Son de Aqui has been together for a little over a year, though many of its members have been playing in the Washington area for much longer. The lineup features pianist and musical director Julio Torrejon, Carlos Rubio on bongos, Andy Caceda on timbales, Marciano Gonzalez on congas, Christian Gonzalez on bass, Giancarlos Alfaro on baritone sax, Alberto Tirado on trombone, Marco Alzamora and Johnny Iyquipa on trumpet, and singers Wilfredo Garcia, Ivan Loyola and Gustavo Principal. Except Tirado, who is from Puerto Rico, all are originally from Peru.
"We knew each other from Peru because we all used to play in groups there," Reyes says. In fact, much of Son de Aqui's lineup derived from three of Peru's most popular salsa bands, La Clave del Callao, Orquesta Progressiva del Callao and Orquesta Antonio Cartagena. The musicians first came to Washington when those bands toured the United States. "Some stayed, and we decided to put them together in one band," Reyes says.
Adds Torrejon, "Now the idea is to play salsa dura and salsa romantico."
As it prepares to record its debut album in the fall, Son de Aqui can be heard in monthly shows at H20 and the Musica Cafe in Falls Church.
LATIN JAZZ ALL-STARS
"We don't do all salsa, but if people want to hear it, that's no problem," says master percussionist Joe "Killer Joe" Falero, leader and musical director of the Latin Jazz All-Stars.

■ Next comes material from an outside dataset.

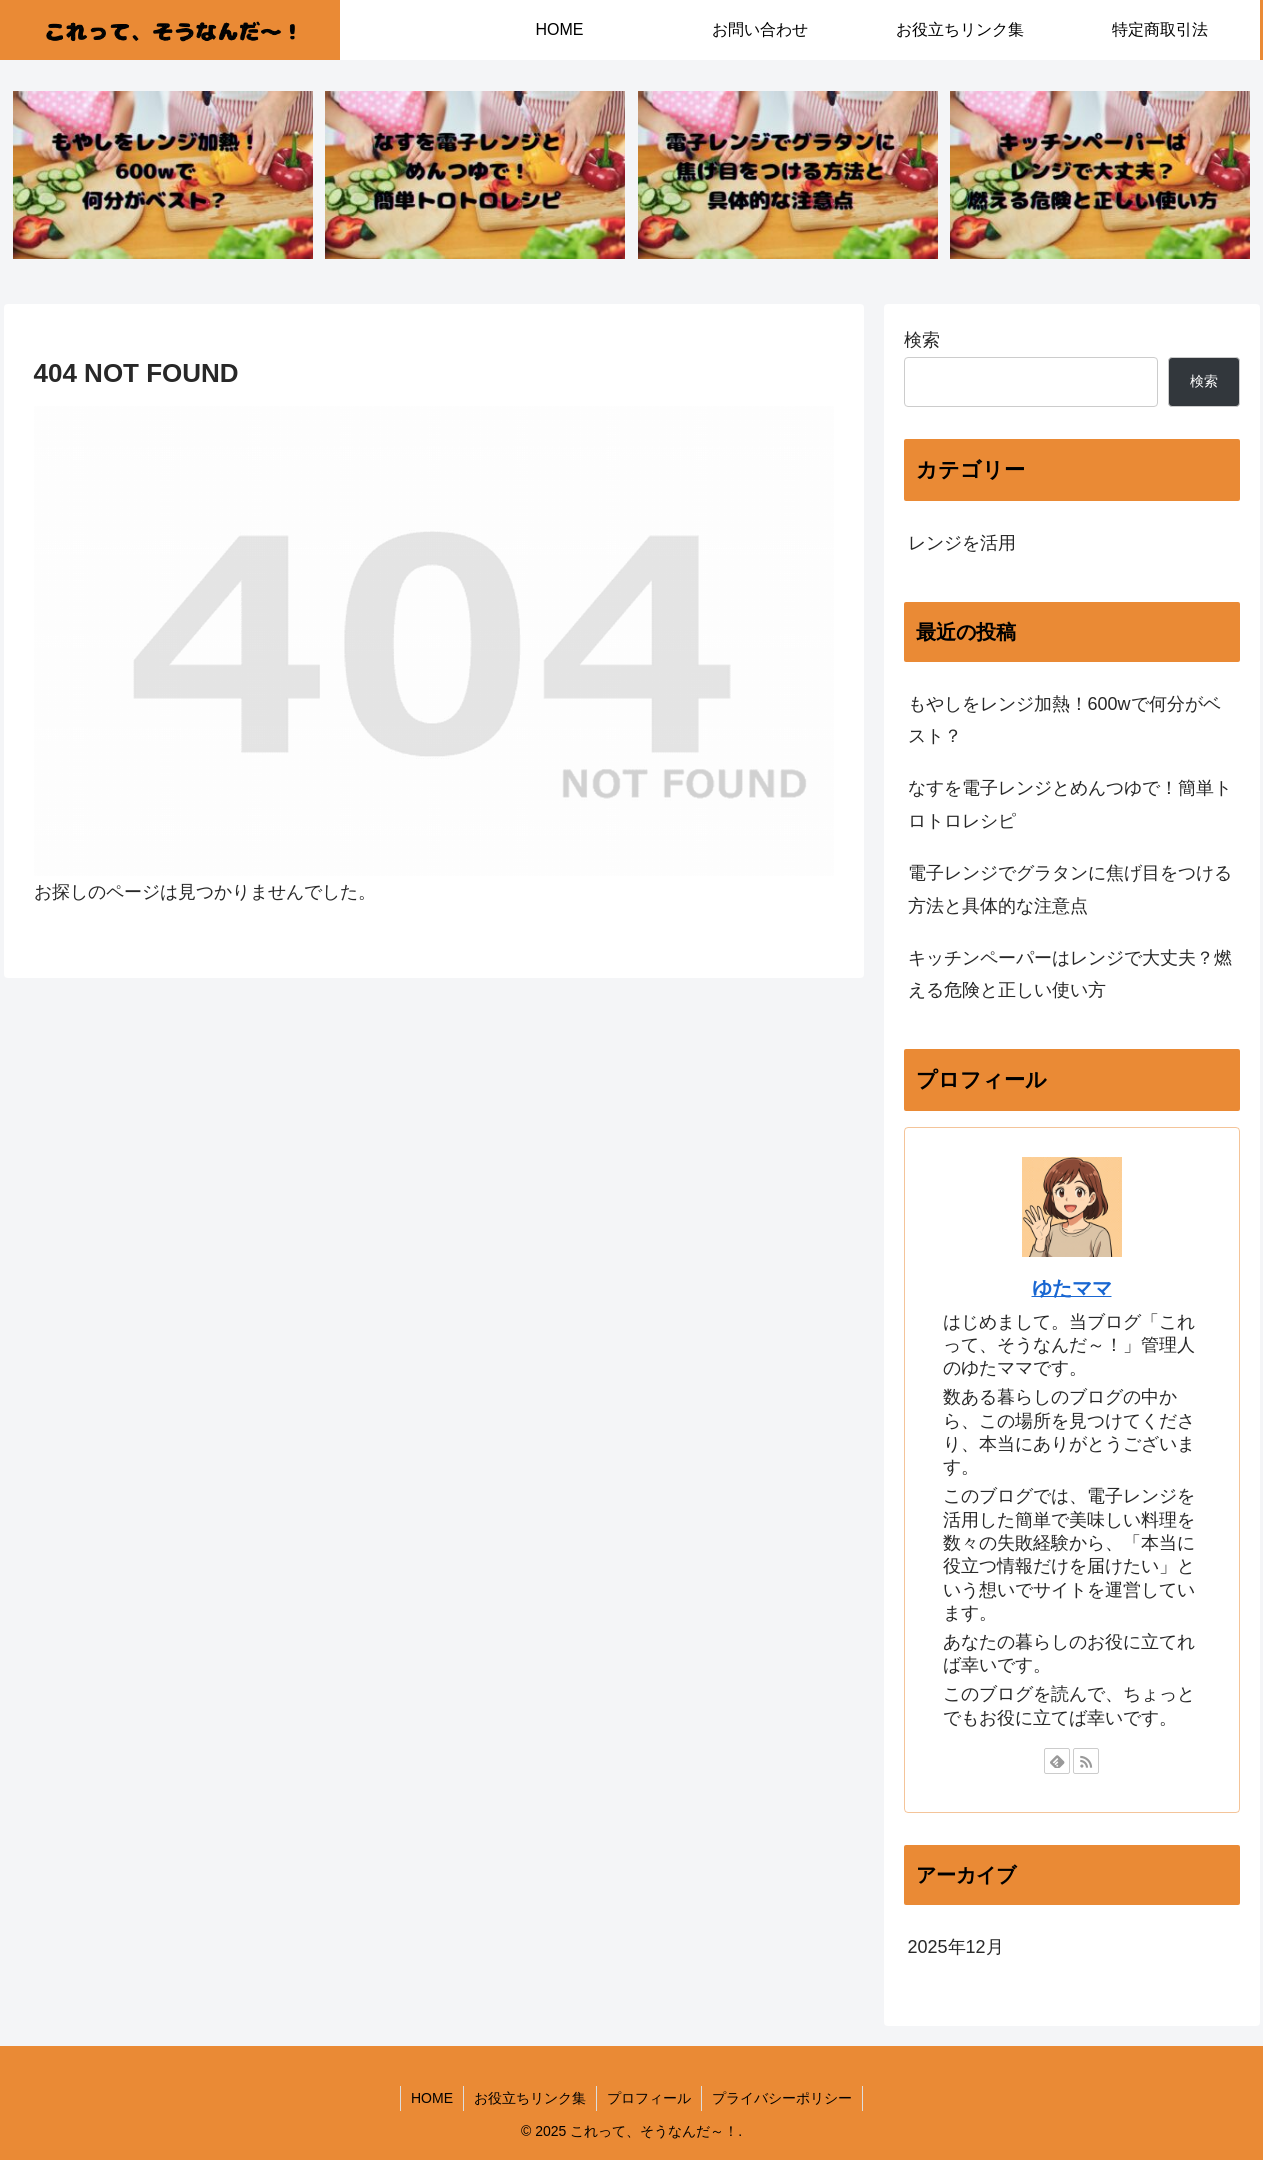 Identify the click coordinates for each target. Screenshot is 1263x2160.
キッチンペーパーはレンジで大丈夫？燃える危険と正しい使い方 (1070, 974)
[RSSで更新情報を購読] (1086, 1761)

Together since November 2002, the ensemble has an expansive repertoire, which Falero describes as "Latin jazz, mambo, cha-cha, rumba, merengue, boleros . . . and salsa. We are a performance band, but if people want to dance, we have the ability to change rhythms so they can dance."
As for "Latin jazz," Falero describes it as "basically like mambo or salsa but without the singing. With us, the singing part is played by the flute or piano doing the melody of the tune."
The core of the Latin Jazz All-Stars is a quintet consisting of Puerto Rico-born Falero on congas, bongos and timbales -- "all the Latin American percussion instruments," he notes -- as well as "flutologist" Arch "AT" Thompson, pianist Oscar Perez, bassist Tony Acevedo and singer Rafe Alvarez, who also doubles on bongos. The group can grow to as many as 14 pieces; Friday's ensemble will number eight, Falero says. "It all depends on the money."
While there are some arrangements that can be used by the larger ensembles, Falero points out that they're not really needed because the All-Stars tend to do "standards that the musicians know by heart: 'Oye Como Va,' 'Guantanamera,' 'Watermelon Man,' 'Girl From Ipanema'. . . . They don't need arrangements for that. Basically, almost all we play are the greatest hits of Latin American music."
Which, Falero says, seems to please their audiences. "I keep changing rhythms so we can please people from different parts of the globe, because everybody doesn't like the same kind of music. People say they like that we keep changing rhythms. And I want to keep the people happy."
At Friday's concert, some of the area's finest salsa dancers will dance to the live music. The dancers are being provided by Eileen Torres Productions.